### THE RECORDS
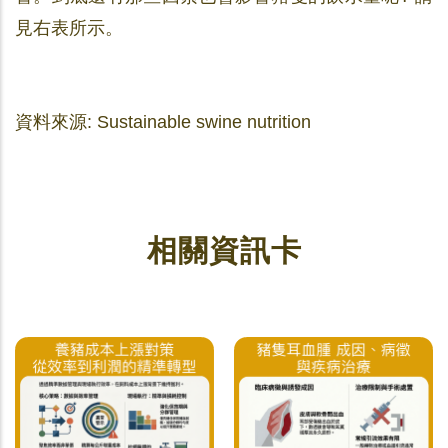
見右表所示。
資料來源: Sustainable swine nutrition
相關資訊卡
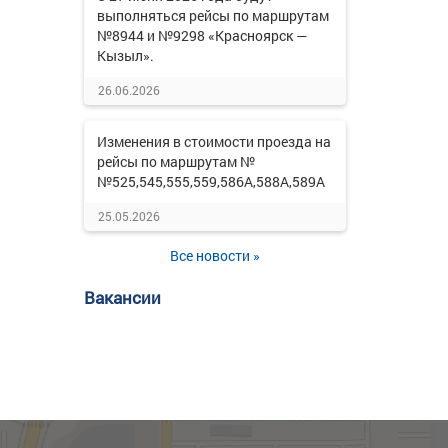
выполняться рейсы по маршрутам
№8944 и №9298 «Красноярск —
Кызыл».
26.06.2026
Изменения в стоимости проезда на
рейсы по маршрутам №
№525,545,555,559,586А,588А,589А
25.05.2026
Все новости »
Вакансии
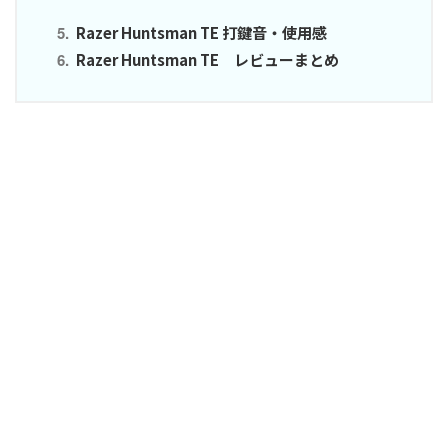
Razer Huntsman TE 打鍵音・使用感
Razer Huntsman TE レビューまとめ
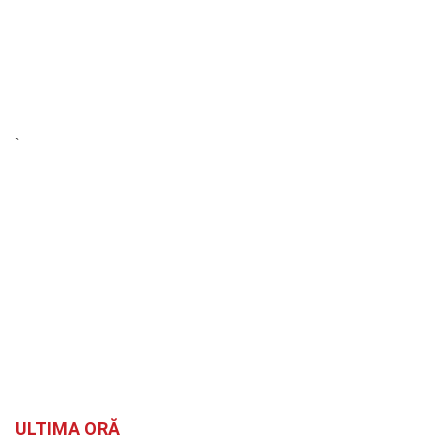
`
ULTIMA ORĂ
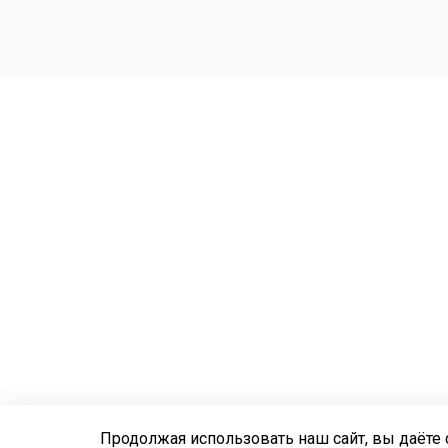
Продолжая использовать наш сайт, вы даёте 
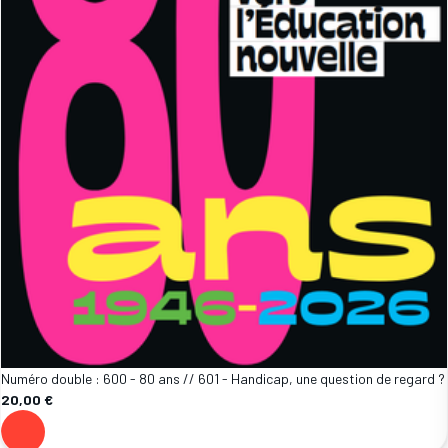
Numéro double : 600 - 80 ans // 601 - Handicap, une question de regard ?
20,00 €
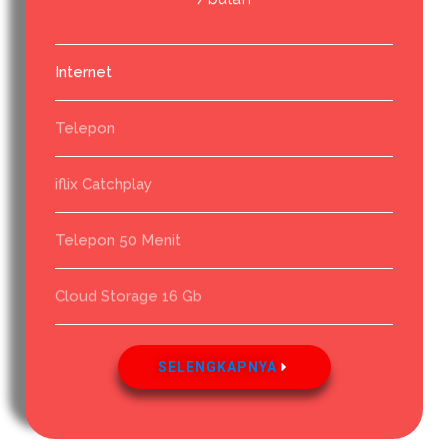
Internet
Telepon
iflix Catchplay
Telepon 50 Menit
Cloud Storage 16 Gb
SELENGKAPNYA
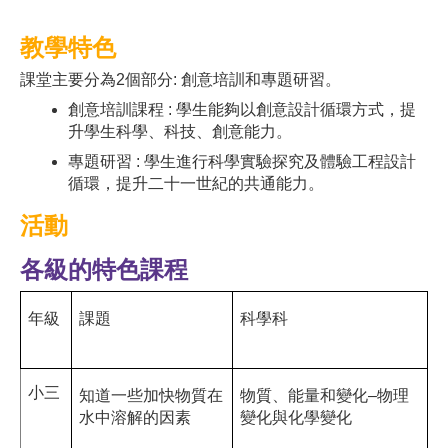
教學特色
課堂主要分為2個部分: 創意培訓和專題研習。
創意培訓課程 : 學生能夠以創意設計循環方式，提
升學生科學、科技、創意能力。
專題研習 : 學生進行科學實驗探究及體驗工程設計
循環，提升二十一世紀的共通能力。
活動
各級的特色課程
年級
課題
科學科
小三
知道一些加快物質在
物質
、
能量和變化–物理
水中溶解的因素
變化與化學變化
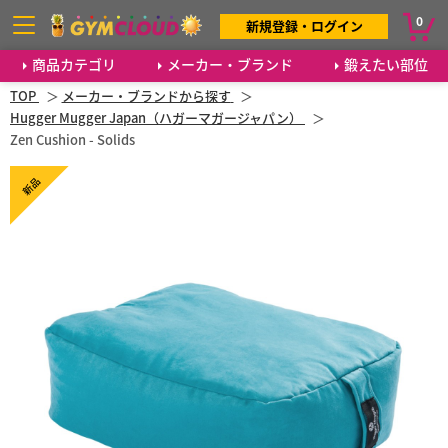
0
新規登録・ログイン
商品カテゴリ
メーカー・ブランド
鍛えたい部位
TOP
メーカー・ブランドから探す
Hugger Mugger Japan（ハガーマガージャパン）
Zen Cushion - Solids
新品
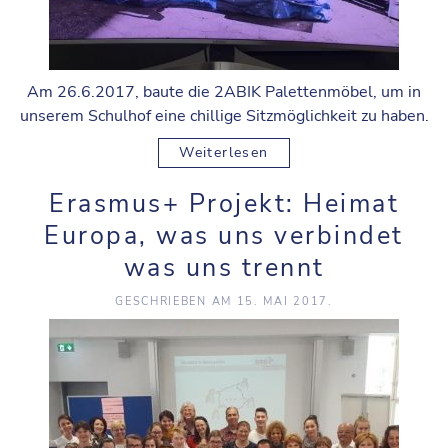
Am 26.6.2017, baute die 2ABIK Palettenmöbel, um in
unserem Schulhof eine chillige Sitzmöglichkeit zu haben.
Weiterlesen
Erasmus+ Projekt: Heimat
Europa, was uns verbindet
was uns trennt
GESCHRIEBEN AM
15. MAI 2017
.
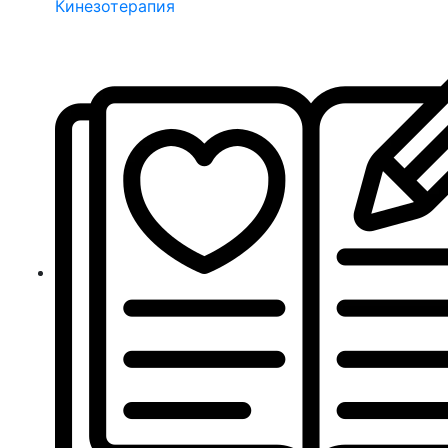
Кинезотерапия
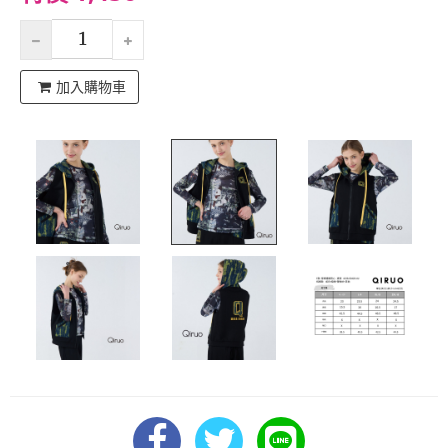
加入購物車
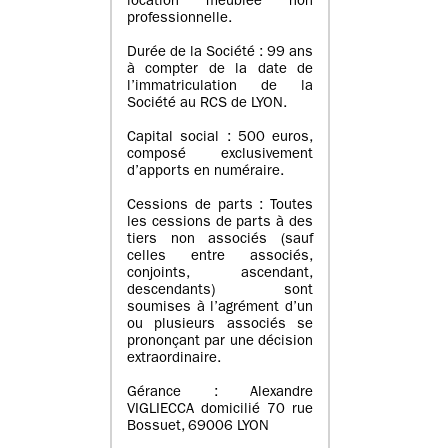
location meublée non
professionnelle.
Durée de la Société : 99 ans
à compter de la date de
l’immatriculation de la
Société au RCS de LYON.
Capital social : 500 euros,
composé exclusivement
d’apports en numéraire.
Cessions de parts : Toutes
les cessions de parts à des
tiers non associés (sauf
celles entre associés,
conjoints, ascendant,
descendants) sont
soumises à l’agrément d’un
ou plusieurs associés se
prononçant par une décision
extraordinaire.
Gérance : Alexandre
VIGLIECCA domicilié 70 rue
Bossuet, 69006 LYON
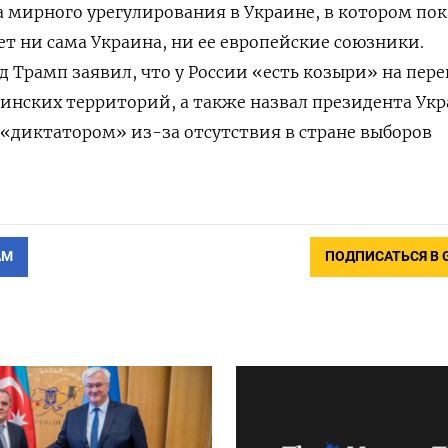
а мирного урегулирования в Украине, в котором пок
ет ни сама Украина, ни ее европейские союзники.
 Трамп заявил, что у России «есть козыри» на пере
аинских территорий, а также назвал президента Ук
«диктатором» из-за отсутствия в стране выборов
АМ
ПОДПИСАТЬСЯ В 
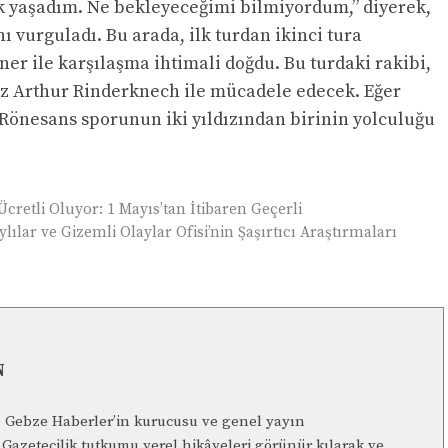
ık yaşadım. Ne bekleyeceğimi bilmiyordum,” diyerek,
 vurguladı. Bu arada, ilk turdan ikinci tura
ner ile karşılaşma ihtimali doğdu. Bu turdaki rakibi,
nsız Arthur Rinderknech ile mücadele edecek. Eğer
 Rönesans sporunun iki yıldızından birinin yolculuğu
 Ücretli Oluyor: 1 Mayıs’tan İtibaren Geçerli
lılar ve Gizemli Olaylar Ofisi’nin Şaşırtıcı Araştırmaları
N
n, Gebze Haberler’in kurucusu ve genel yayın
Gazetecilik tutkumu yerel hikâyeleri görünür kılarak ve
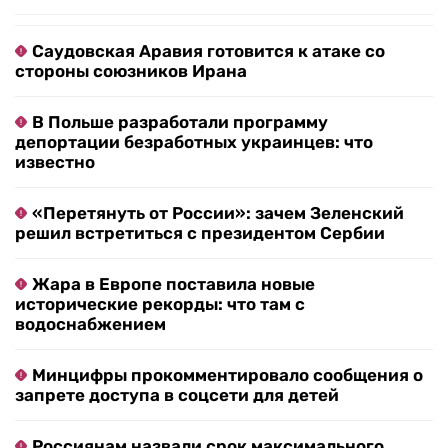
Саудовская Аравия готовится к атаке со
стороны союзников Ирана
В Польше разработали программу
депортации безработных украинцев: что
известно
«Перетянуть от России»: зачем Зеленский
решил встретиться с президентом Сербии
Жара в Европе поставила новые
исторические рекорды: что там с
водоснабжением
Минцифры прокомментировало сообщения о
запрете доступа в соцсети для детей
Россиянам назвали срок максимального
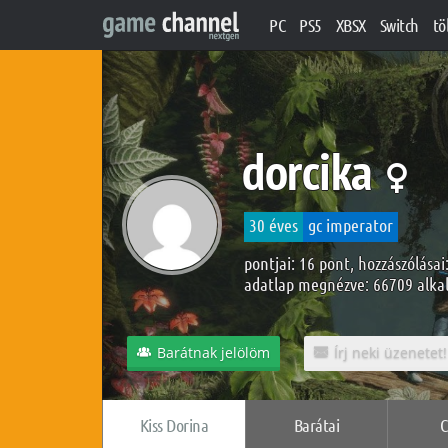
PC
PS5
XBSX
Switch
tö
dorcika
30 éves
gc imperator
pontjai: 16 pont, hozzászólásai
adatlap megnézve: 66709 alk
Barátnak jelölöm
Írj neki üzenetet!
Kiss Dorina
Barátai
C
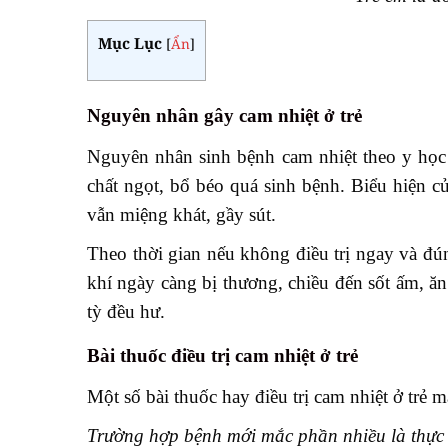
Mục Lục
[
Ẩn
]
Nguyên nhân gây cam nhiệt ở trẻ
Nguyên nhân sinh bệnh cam nhiệt theo y học c
chất ngọt, bổ béo quá sinh bệnh. Biểu hiện 
vẫn miệng khát, gầy sút.
Theo thời gian nếu không điều trị ngay và đún
khí ngày càng bị thương, chiều đến sốt ấm, ăn
tỳ đều hư.
Bài thuốc điều trị
cam nhiệt ở trẻ
Một số bài thuốc hay điều trị cam nhiệt ở trẻ 
Trường hợp bệnh mới mắc phần nhiều là thực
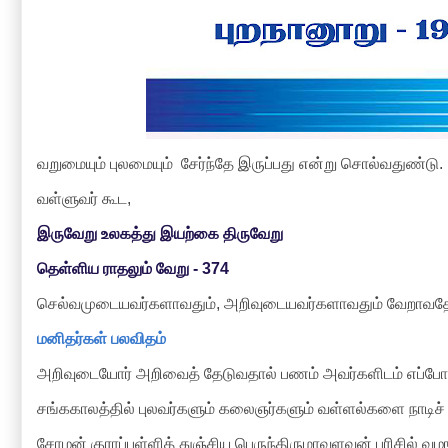
வறுமையும் புலமையும் சேர்ந்தே இருப்பது என்று சொல்வதுண்டு.
வள்ளுவர் கூட,
இருவேறு உலகத்து இயற்கை திருவேறு
தெள்ளிய ராதலும் வேறு - 374
செல்வமுடையவர்களாவதும், அறிவுடையவர்களாவதும் வேறாவதே 
மனிதர்கள் பலவிதம்
அறிவுடையோர் அறிவைத் தேடுவதால் பணம் அவர்களிடம் எப்போத
சங்ககாலத்தில் புலவர்களும் கலைஞர்களும் வள்ளல்களை நாடிச் ச
சோழன் குராப்பள்ளித் துஞ்சிய பெருந்திருமாவளவன் பரிசில் வழ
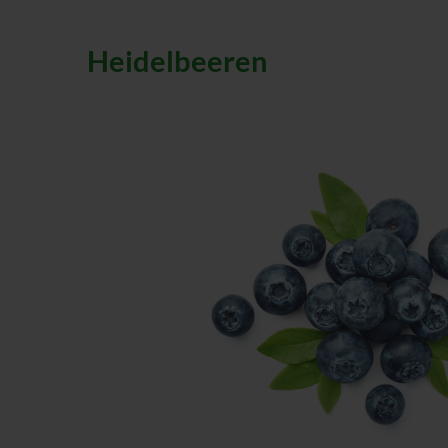
Heidelbeeren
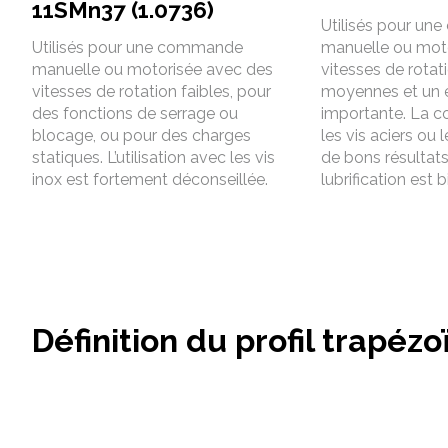
11SMn37 (1.0736)
Utilisés pour u
Utilisés pour une commande
manuelle ou mot
manuelle ou motorisée avec des
vitesses de rotat
vitesses de rotation faibles, pour
moyennes et un 
des fonctions de serrage ou
importante. La 
blocage, ou pour des charges
les vis aciers ou 
statiques. L’utilisation avec les vis
de bons résultats 
inox est fortement déconseillée.
lubrification est 
Définition du profil trapézo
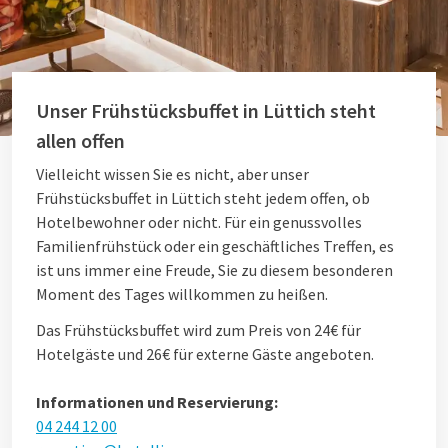
Unser Frühstücksbuffet in Lüttich steht
allen offen
Vielleicht wissen Sie es nicht, aber unser
Frühstücksbuffet in Lüttich steht jedem offen, ob
Hotelbewohner oder nicht. Für ein genussvolles
Familienfrühstück oder ein geschäftliches Treffen, es
ist uns immer eine Freude, Sie zu diesem besonderen
Moment des Tages willkommen zu heißen.
Das Frühstücksbuffet wird zum Preis von 24€ für
Hotelgäste und 26€ für externe Gäste angeboten.
Informationen und Reservierung:
04 244 12 00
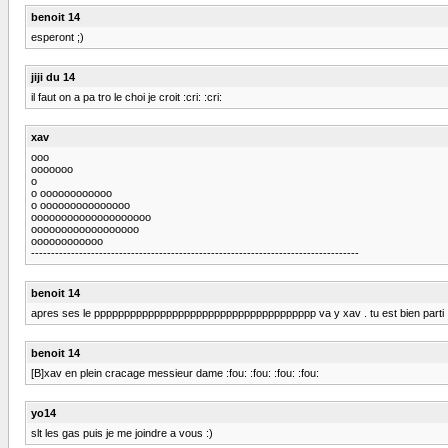
benoit 14
esperont ;)
jiji du 14
il faut on a pa tro le choi je croit :cri: :cri:
xav
ooo
ooooooo
o
o oooooooooooo
o ooooooooooooooo
oooooooooooooooooooo
oooooooooooooooooo
oooooooooooo
----------------------------------------------------------------------------------
benoit 14
apres ses le ppppppppppppppppppppppppppppppppppppp va y xav . tu est bien parti , je pen
benoit 14
[B]xav en plein cracage messieur dame :fou: :fou: :fou: :fou:
yo14
slt les gas puis je me joindre a vous :)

### REQUIREMENT
Each entry above must be duplicated precisely; none of the pictures may be included.

### TASK SOLUTION
見右表所示。
資料來源: Sustainable swine nutrition
相關資訊卡
выполняться рейсы по маршрутам
№8944 и №9298 «Красноярск —
Кызыл».
26.06.2026
Изменения в стоимости проезда на
рейсы по маршрутам №
№525,545,555,559,586А,588А,589А
25.05.2026
Все новости »
Вакансии
Razer Huntsman TE 打鍵音・使用感
Razer Huntsman TE レビューまとめ
`
ULTIMA ORĂ
Продолжая использовать наш сайт, вы даёте 
Numéro double : 600 - 80 ans // 601 - Handicap, une question de regard ?
20,00 €
Internet
Telepon
iflix Catchplay
Telepon 50 Menit
Cloud Storage 16 Gb
SELENGKAPNYA
教學特色
課堂主要分為2個部分: 創意培訓和專題研習。
創意培訓課程 : 學生能夠以創意設計循環方式，提
升學生科學、科技、創意能力。
專題研習 : 學生進行科學實驗探究及體驗工程設計
循環，提升二十一世紀的共通能力。
活動
各級的特色課程
年級
課題
科學科
小三
知道一些加快物質在
物質
、
能量和變化–物理
水中溶解的因素
變化與化學變化
0
新規登録・ログイン
商品カテゴリ
メーカー・ブランド
鍛えたい部位
TOP
メーカー・ブランドから探す
Hugger Mugger Japan（ハガーマガージャパン）
Zen Cushion - Solids
新品
Am 26.6.2017, baute die 2ABIK Palettenmöbel, um in
unserem Schulhof eine chillige Sitzmöglichkeit zu haben.
Weiterlesen
Erasmus+ Projekt: Heimat
Europa, was uns verbindet
was uns trennt
GESCHRIEBEN AM
15. MAI 2017
.
Кинезотерапия
加入購物車
location meublée non
professionnelle.
Durée de la Société : 99 ans
à compter de la date de
l’immatriculation de la
Société au RCS de LYON.
Capital social : 500 euros,
composé exclusivement
d’apports en numéraire.
Cessions de parts : Toutes
les cessions de parts à des
tiers non associés (sauf
celles entre associés,
conjoints, ascendant,
descendants) sont
soumises à l’agrément d’un
ou plusieurs associés se
prononçant par une décision
extraordinaire.
Gérance : Alexandre
VIGLIECCA domicilié 70 rue
Bossuet, 69006 LYON
а мирного урегулирования в Украине, в котором пок
ет ни сама Украина, ни ее европейские союзники.
 Трамп заявил, что у России «есть козыри» на пере
аинских территорий, а также назвал президента Ук
«диктатором» из-за отсутствия в стране выборов
АМ
ПОДПИСАТЬСЯ В 
ık yaşadım. Ne bekleyeceğimi bilmiyordum,” diyerek,
 vurguladı. Bu arada, ilk turdan ikinci tura
ner ile karşılaşma ihtimali doğdu. Bu turdaki rakibi,
nsız Arthur Rinderknech ile mücadele edecek. Eğer
 Rönesans sporunun iki yıldızından birinin yolculuğu
 Ücretli Oluyor: 1 Mayıs’tan İtibaren Geçerli
lılar ve Gizemli Olaylar Ofisi’nin Şaşırtıcı Araştırmaları
N
n, Gebze Haberler’in kurucusu ve genel yayın
Gazetecilik tutkumu yerel hikâyeleri görünür kılarak ve
Саудовская Аравия готовится к атаке со
стороны союзников Ирана
В Польше разработали программу
депортации безработных украинцев: что
известно
«Перетянуть от России»: зачем Зеленский
решил встретиться с президентом Сербии
Жара в Европе поставила новые
исторические рекорды: что там с
водоснабжением
Минцифры прокомментировало сообщения о
запрете доступа в соцсети для детей
Россиянам назвали срок максимального
PC
PS5
XBSX
Switch
tö
dorcika
30 éves
gc imperator
pontjai: 16 pont, hozzászólásai
adatlap megnézve: 66709 alk
Barátnak jelölöm
Írj neki üzenetet!
Kiss Dorina
Barátai
C
Mục Lục
[
Ẩn
]
Nguyên nhân gây cam nhiệt ở trẻ
Nguyên nhân sinh bệnh cam nhiệt theo y học c
chất ngọt, bổ béo quá sinh bệnh. Biểu hiện 
vẫn miệng khát, gầy sút.
Theo thời gian nếu không điều trị ngay và đún
khí ngày càng bị thương, chiều đến sốt ấm, ăn
tỳ đều hư.
Bài thuốc điều trị
cam nhiệt ở trẻ
Một số bài thuốc hay điều trị cam nhiệt ở trẻ 
Trường hợp bệnh mới mắc phần nhiều là thực
வறுமையும் புலமையும் சேர்ந்தே இருப்பது என்று சொல்வதுண்டு.
வள்ளுவர் கூட,
இருவேறு உலகத்து இயற்கை திருவேறு
தெள்ளிய ராதலும் வேறு - 374
செல்வமுடையவர்களாவதும், அறிவுடையவர்களாவதும் வேறாவதே 
மனிதர்கள் பலவிதம்
அறிவுடையோர் அறிவைத் தேடுவதால் பணம் அவர்களிடம் எப்போத
சங்ககாலத்தில் புலவர்களும் கலைஞர்களும் வள்ளல்களை நாடிச் ச
சோழன் குராப்பள்ளித் துஞ்சிய பெருந்திருமாவளவன் பரிசில் வழ
Heidelbeeren
11SMn37 (1.0736)
Utilisés pour u
Utilisés pour une commande
manuelle ou mot
manuelle ou motorisée avec des
vitesses de rotat
vitesses de rotation faibles, pour
moyennes et un 
des fonctions de serrage ou
importante. La 
blocage, ou pour des charges
les vis aciers ou 
statiques. L’utilisation avec les vis
de bons résultats 
inox est fortement déconseillée.
lubrification est 
Définition du profil trapézo
Unser Frühstücksbuffet in Lüttich steht
allen offen
Vielleicht wissen Sie es nicht, aber unser
Frühstücksbuffet in Lüttich steht jedem offen, ob
Hotelbewohner oder nicht. Für ein genussvolles
Familienfrühstück oder ein geschäftliches Treffen, es
ist uns immer eine Freude, Sie zu diesem besonderen
Moment des Tages willkommen zu heißen.
Das Frühstücksbuffet wird zum Preis von 24€ für
Hotelgäste und 26€ für externe Gäste angeboten.
Informationen und Reservierung:
04 244 12 00
benoit 14
esperont ;)
jiji du 14
il faut on a pa tro le choi je croit :cri: :cri:
xav
ooo
ooooooo
o
o oooooooooooo
o ooooooooooooooo
oooooooooooooooooooo
oooooooooooooooooo
oooooooooooo
----------------------------------------------------------------------------------
benoit 14
apres ses le ppppppppppppppppppppppppppppppppppppp va y xav . tu est bien parti , je pen
benoit 14
[B]xav en plein cracage messieur dame :fou: :fou: :fou: :fou:
yo14
slt les gas puis je me joindre a vous :)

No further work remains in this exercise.